失楽園
「約束、破ったでしょ?」
休暇明けの月曜日。
楽園の管理者たる神は、早々にアダムとイヴを呼び出しました。
「いや、あのですね神様、これはその違うんです。喋る蛇が——」
しどろもどろになりながらアダムが説明しようとするも、神はすかさず言葉をはさみます。
「おやめなさい。そこから先はあなた方の子供が背負う業です」
神は知らないのです。喋る蛇など。
そんなもの創造していないのですから。
全知全能の神でも知り得ないこと。
それは最上位に君臨する母神、つまり女神の行動だけは他の神々でも知りようがないのです。故に、彼らは決して嘘など吐いてなどいないのです。ですが、神はそれを知りません。

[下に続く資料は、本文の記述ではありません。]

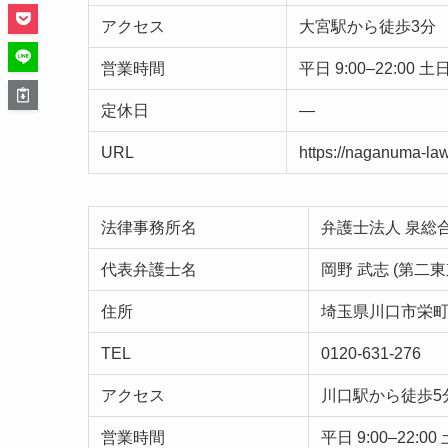
アクセス
大宮駅から徒歩3分
営業時間
平日 9:00–22:00 土日
定休日
—
URL
https://naganuma-la
法律事務所名
弁護士法人 泉総
代表弁護士名
岡野 武志 (第二
住所
埼玉県川口市栄町3
TEL
0120-631-276
アクセス
川口駅から徒歩5
営業時間
平日 9:00–22:00 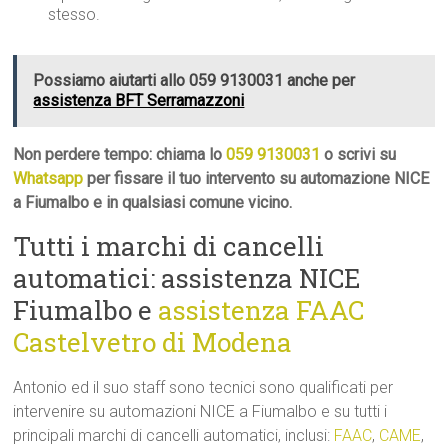
stesso.
Possiamo aiutarti allo 059 9130031 anche per
assistenza BFT Serramazzoni
Non perdere tempo: chiama lo
059 9130031
o scrivi su
Whatsapp
per fissare il tuo intervento su automazione NICE
a Fiumalbo e in qualsiasi comune vicino.
Tutti i marchi di cancelli
automatici: assistenza NICE
Fiumalbo e
assistenza FAAC
Castelvetro di Modena
Antonio ed il suo staff sono tecnici sono qualificati per
intervenire su automazioni NICE a Fiumalbo e su tutti i
principali marchi di cancelli automatici, inclusi:
FAAC
,
CAME
,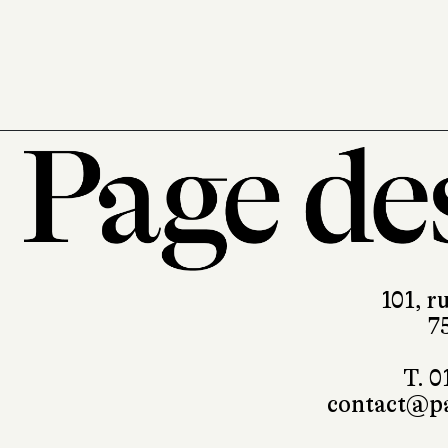
101, r
7
T. 0
contact@pa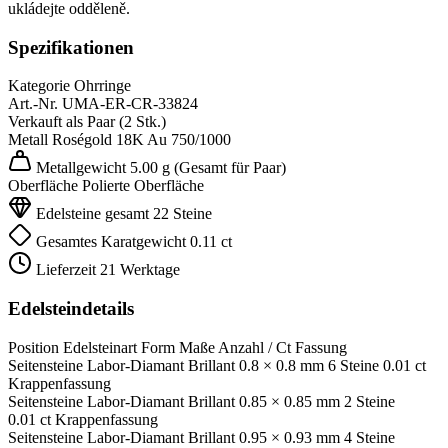
ukládejte odděleně.
Spezifikationen
Kategorie
Ohrringe
Art.-Nr.
UMA-ER-CR-33824
Verkauft als
Paar (2 Stk.)
Metall
Roségold 18K
Au 750/1000
Metallgewicht
5.00 g
(Gesamt für Paar)
Oberfläche
Polierte Oberfläche
Edelsteine gesamt
22 Steine
Gesamtes Karatgewicht
0.11 ct
Lieferzeit
21 Werktage
Edelsteindetails
Position
Edelsteinart
Form
Maße
Anzahl / Ct
Fassung
Seitensteine
Labor-Diamant
Brillant
0.8 × 0.8 mm
6 Steine
0.01 ct
Krappenfassung
Seitensteine
Labor-Diamant
Brillant
0.85 × 0.85 mm
2 Steine
0.01 ct
Krappenfassung
Seitensteine
Labor-Diamant
Brillant
0.95 × 0.93 mm
4 Steine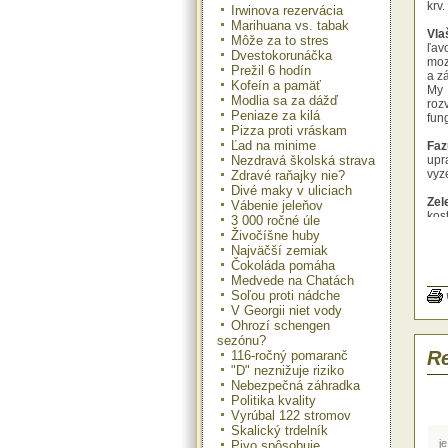
krv.
Irwinova rezervácia
Marihuana vs. tabak
Vla
Môže za to stres
ľav
Dvestokorunáčka
moz
Prežil 6 hodín
a z
Kofeín a pamäť
My 
Modlia sa za dážď
roz
Peniaze za kilá
fun
Pizza proti vráskam
Ľad na minime
Faz
Nezdravá školská strava
upr
vyze
Zdravé raňajky nie?
Divé maky v uliciach
Zel
Vábenie jeleňov
kos
3 000 ročné úle
Kos
Živočíšne huby
dost
Najväčší zemiak
kos
Čokoláda pomáha
dop
Medvede na Chatách
Soľou proti nádche
Bak
V Georgii niet vody
na 
Ohrozí schengen
mat
sezónu?
Dne
Re
116-ročný pomaranč
kon
"D" neznižuje riziko
hor
krčk
Nebezpečná záhradka
9 m
Politika kvality
zre
Vyrúbal 122 stromov
che
Skalický trdelník
(m
je
Pivo spôsobuje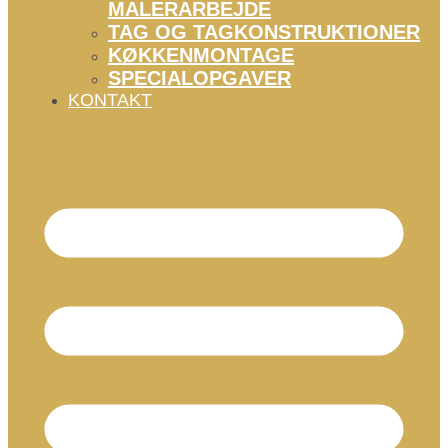
MALERARBEJDE
TAG OG TAGKONSTRUKTIONER
KØKKENMONTAGE
SPECIALOPGAVER
KONTAKT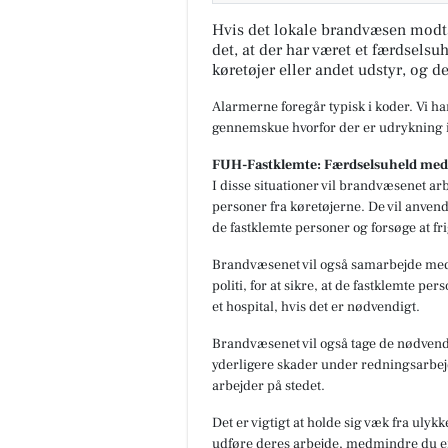
Hvis det lokale brandvæsen modt
det, at der har været et færdselsuh
køretøjer eller andet udstyr, og d
Alarmerne foregår typisk i koder. Vi h
gennemskue hvorfor der er udrykning i
SUVERÆN RENGØRIN
FUH-Fastklemte: Færdselsuheld med 
HUSK ÅBENT LAGERSALG🧽 
I disse situationer vil brandvæsenet arb
masser af gode tilbud og en
personer fra køretøjerne. De vil anvend
GRATIS GAVE Torsdag den 6/8
2026 Fra kl 13-17 Viborgvej 11F
de fastklemte personer og forsøge at fr
7800 Sk...
Brandvæsenet vil også samarbejde me
Åbn opslaget
politi, for at sikre, at de fastklemte p
et hospital, hvis det er nødvendigt.
Brandvæsenet vil også tage de nødvendi
yderligere skader under redningsarbejdet
arbejder på stedet.
Det er vigtigt at holde sig væk fra ulyk
udføre deres arbejde, medmindre du e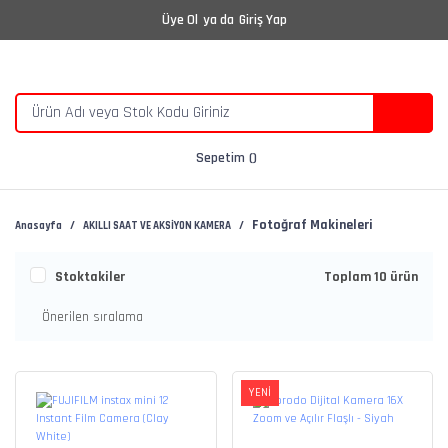
Üye Ol
ya da
Giriş Yap
Sepetim
Fotoğraf Makineleri
Anasayfa
AKILLI SAAT VE AKSİYON KAMERA
Stoktakiler
Toplam 10 ürün
YENİ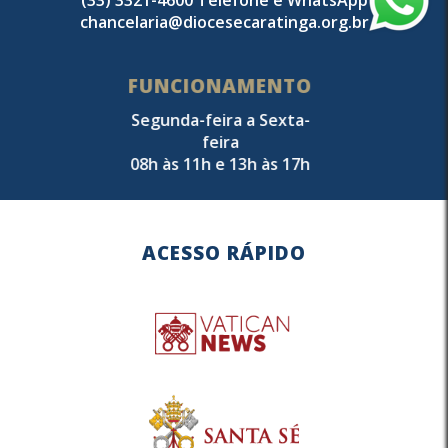
chancelaria@diocesecaratinga.org.br
FUNCIONAMENTO
Segunda-feira a Sexta-
feira
08h às 11h e 13h às 17h
ACESSO RÁPIDO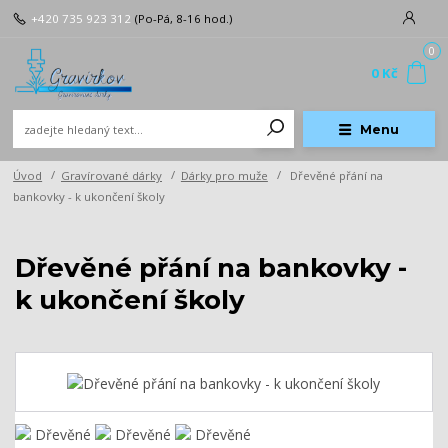
+420 735 923 312
(Po-Pá, 8-16 hod.)
0
0 Kč
Menu
Úvod
Gravírované dárky
Dárky pro muže
Dřevěné přání na
bankovky - k ukončení školy
Dřevěné přání na bankovky -
k ukončení školy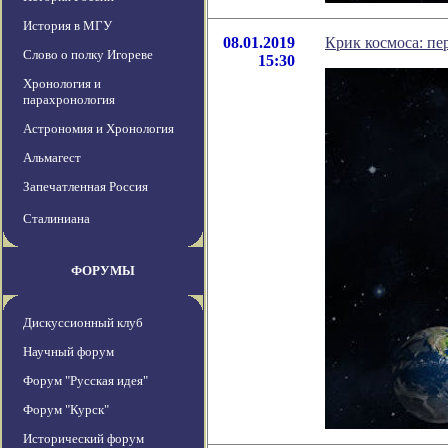
История в МГУ
08.01.2019
Крик космоса: пе
Слово о полку Игореве
15:30
Хронология и
парахронология
Астрономия и Хронология
Альмагест
Запечатленная Россия
Сталиниана
ФОРУМЫ
Дискуссионный клуб
Научный форум
Форум "Русская идея"
Форум "Курск"
Исторический форум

「どんな事情があったにせよ、約束を破ったことは事実。ごめんだけどこの楽園から退去してください」
二人は泣く泣くエデンの園を離れることになりました。
神にとっても断腸の想いではありました。
まさか、自分が目を離したとはいえ彼らが約束を違えるなど。
(うん? これは休んでた間に起こった出来事。その間は母さんが見てくれていたはず……ちょっと聞いてみるか)
神は女神に今回の件を伝えました。
「あぁ、その蛇なら私よ」
意外な一言に神は絶句。ようやく絞り出した言葉は「な、何故そんなことを」という極々自然な質問だった。何か理由があったに違いない。そう信じたい。そう信じなければやりきれない。
なにせ、他責でアダムとイヴに楽園追放の沙汰を下してしまったのだから。
そんな複雑な心境などお構いなしに、女神は答えた。
「なんかヤッくんが得意気にしてたのがムカついたから」
神とは常に気まぐれで、時として残酷なものである。